## PROBLEM REQUIREMENTS
With pictures left out, write out exactly every line from the start of the data through the one that contains "le département de".

---------- RECORDS FOR THE TASK

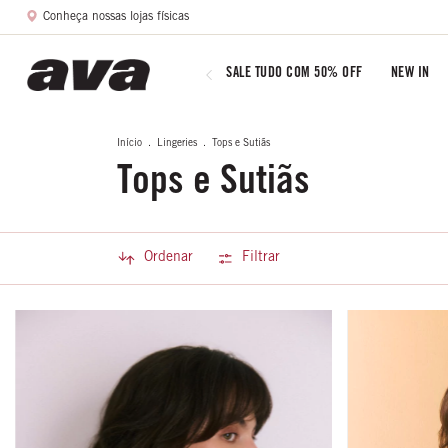
Conheça nossas lojas físicas
SALE TUDO COM 50% OFF
NEW IN
Início
.
Lingeries
.
Tops e Sutiãs
Tops e Sutiãs
Ordenar
Filtrar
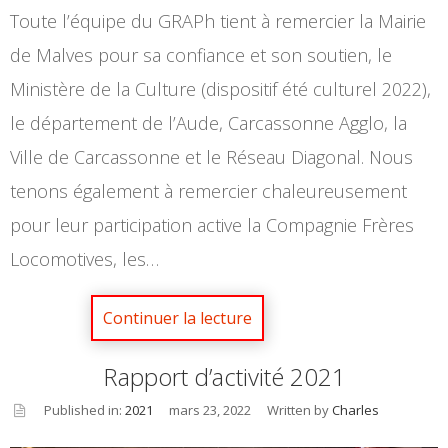
Toute l’équipe du GRAPh tient à remercier la Mairie
de Malves pour sa confiance et son soutien, le
Ministère de la Culture (dispositif été culturel 2022),
le département de l’Aude, Carcassonne Agglo, la
Ville de Carcassonne et le Réseau Diagonal. Nous
tenons également à remercier chaleureusement
pour leur participation active la Compagnie Frères
Locomotives, les…
Rapport d’activité 2021
Published in:
2021
mars 23, 2022
Written by
Charles
asid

--------------------

## SOLUTION
Conheça nossas lojas físicas
SALE TUDO COM 50% OFF
NEW IN
Início
.
Lingeries
.
Tops e Sutiãs
Tops e Sutiãs
Ordenar
Filtrar
Toute l’équipe du GRAPh tient à remercier la Mairie
de Malves pour sa confiance et son soutien, le
Ministère de la Culture (dispositif été culturel 2022),
le département de l’Aude, Carcassonne Agglo, la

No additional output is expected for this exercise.